Comment The qualifier is just for gap features of type "within
scaffold" or "repeat within scaffold". TYPE is a controlled
vocabulary, from the new AGP Specification version 2.0 :
"paired_ends" - paired sequences from the two ends of a DNA fragment.
"align_genus" - alignment to a reference genome within the same genus.
"align_xgenus" - alignment to a reference genome within another genus.
"align_trnscpt" - alignment to a transcript from the same species.
"within_clone" - sequence on both sides of the gap is derived from the
same clone, but the gap is not spanned by paired-ends.
The adjacent sequence contigs have unknown order and
orientation.
"clone_contig" - linkage is provided by a clone contig in the tiling path
(TPF). For example, a gap where there is a known clone, but
there is not yet sequence for that clone.

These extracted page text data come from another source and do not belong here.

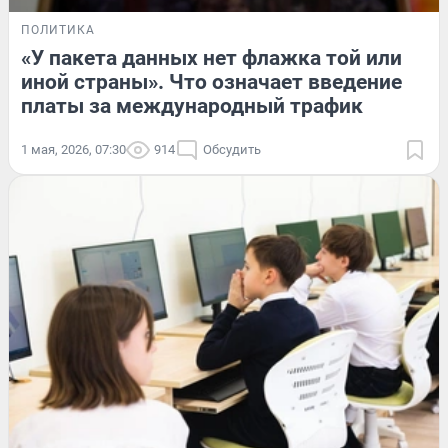
ПОЛИТИКА
«У пакета данных нет флажка той или
иной страны». Что означает введение
платы за международный трафик
1 мая, 2026, 07:30
914
Обсудить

"map" - linkage asserted using a non-sequence based map such as RH,
linkage, fingerprint or optical.
"strobe" - strobe sequencing (PacBio).
"unspecified" - used when converting old AGPs that lack a field for linkage
evidence into the new format.
Because there are existing CON-division records with gaps that are not
based on information derived from an AGP file, it was agreed that a new
feature should be introduced that will make use of these new qualifiers:
assembly_gap
A complete definition for this feature is not yet available, but we will
inform GenBank users as soon as it is finalized. Both /gap_type and
/linkage_evidence are expected to be mandatory for the assembly_gap feature.
The new centromere and telomere features (see Section 1.4.2) should
only be used when the actual sequence of a centromere/telomere has been
determined. If this is not the case, then an assembly_gap feature with
a /gap_type of "centromere" or "telomere" should be used instead.